The technique contribution is fuzzy. I want to know what technique used in this paper and what technical challenge or a novel idea in the technique of proposed method.

问题

I have read this paper carefully. Unfortunately, this paper is totally out of my research area. Therefore, I cannot capture the brilliance of this paper.

伦理问题详情

审稿意见

评分: 5置信度: 42024-11-03

The paper presents a novel approach to CIL called Autoencoder-based Hybrid Replay (AHR). This method combines exemplar and generative replay techniques to address key challenges in CIL, such as task confusion and catastrophic forgetting (CF). The hybrid autoencoder (HAE) serves as both a discriminative and generative model, storing data in a compressed latent space with minimal memory (O(0.1t)) compared to traditional exemplar methods (O(t)). The use of charged particle system energy minimization (CPSEM) and a repulsive force algorithm (RFA) aids in optimal placement of class centroids in the latent space. The experimental results indicate that AHR consistently outperforms existing baselines across five benchmarks.

优点

The combination of generative and exemplar replay in a single system that minimizes memory while maintaining high performance is novel.
The proposed method achieves a significant reduction in memory requirements (O(0.1t)), which is crucial for scalability in CIL.
Comprehensive experiments across multiple benchmarks and comparisons with state-of-the-art (SOTA) methods demonstrate the robustness of AHR.

缺点

-The paper lacks exploration of real-world applications or more complex, dynamic scenarios beyond standard benchmarks. -Performance could be impacted if the autoencoder's compression and reconstruction capabilities are not well-optimized.
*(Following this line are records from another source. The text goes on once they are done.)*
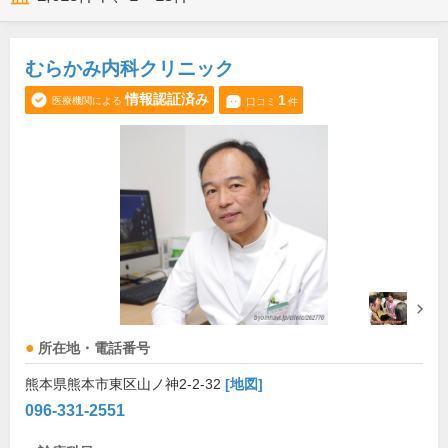
むらかみ内科クリニック
情報認証済み
1
医療機関による
口コミ
件
所在地・電話番号
熊本県熊本市東区山ノ神2-2-32
[地図]
096-331-2551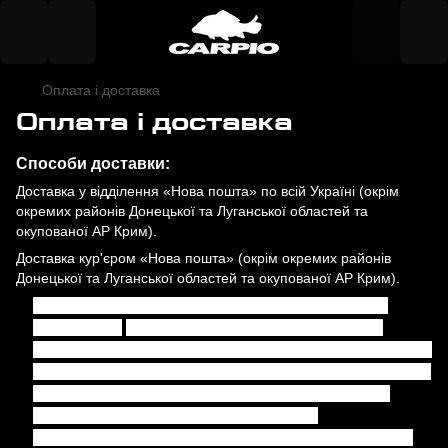
Оплата і доставка
Оплата і доставка
Способи доставки:
Доставка у відділення «Нова пошта» по всій Україні (окрім
окремих районів Донецької та Луганської областей та
окупованої АР Крим).
Доставка кур'єром «Нова пошта» (окрім окремих районів
Донецької та Луганської областей та окупованої АР Крим).
Увага!
Ретельно перевіряйте замовлення при
отриманні!
Якщо ви виявили некомплект або
пошкодження, ви маєте право не оплачувати товар і
відмовитися від його отримання, склавши акт. Будь
ласка, завжди перевіряйте цілісність упаковки,
відсутність механічних пошкоджень і
комплектацію, наявність всіх одиниць товару при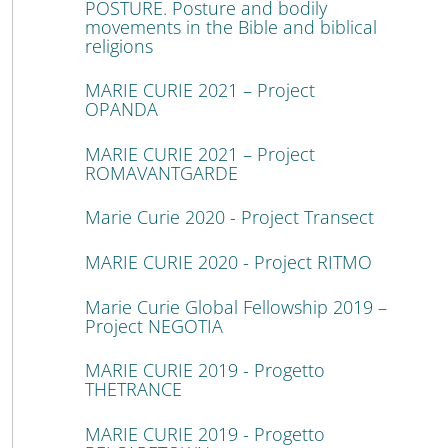
POSTURE. Posture and bodily
movements in the Bible and biblical
religions
MARIE CURIE 2021 – Project
OPANDA
MARIE CURIE 2021 – Project
ROMAVANTGARDE
Marie Curie 2020 - Project Transect
MARIE CURIE 2020 - Project RITMO
Marie Curie Global Fellowship 2019 –
Project NEGOTIA
MARIE CURIE 2019 - Progetto
THETRANCE
MARIE CURIE 2019 - Progetto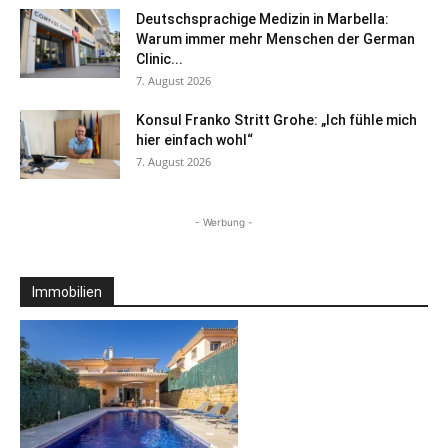
Deutschsprachige Medizin in Marbella:
Warum immer mehr Menschen der German
Clinic...
7. August 2026
Konsul Franko Stritt Grohe: „Ich fühle mich
hier einfach wohl“
7. August 2026
- Werbung -
Immobilien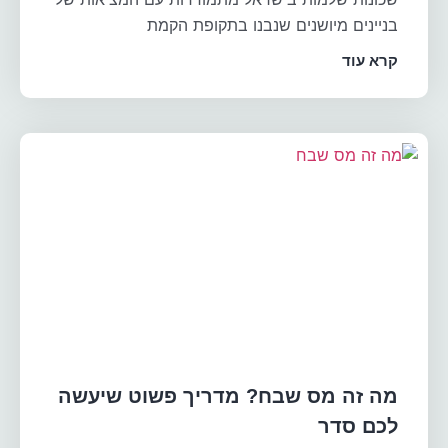
בניינים מיושנים שנבנו בתקופת הקמת
קרא עוד
מה זה מס שבח? מדריך פשוט שיעשה
לכם סדר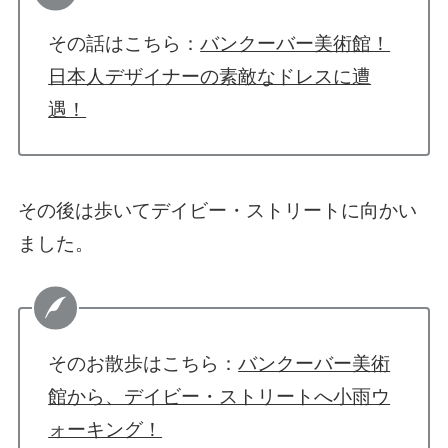
その話はこちら：
バンクーバー美術館！
日本人デザイナーの素敵なドレスに遭
遇！
その後は歩いてデイビー・ストリートに向かい
ました。
そのお散歩はこちら：
バンクーバー美術
館から、デイビー・ストリートへ小雨ウ
ォーキング！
While memory reduction is emphasized, the impact of this method on significantly larger-scale datasets or more diverse data distributions is not detailed.

问题

What are the specific challenges encountered when integrating CPSEM and RFA into existing architectures?
Have you considered applying AHR to non-vision data, such as text or audio?

撤稿通知

2024-11-15

I have read and agree with the venue's withdrawal policy on behalf of myself and my co-authors.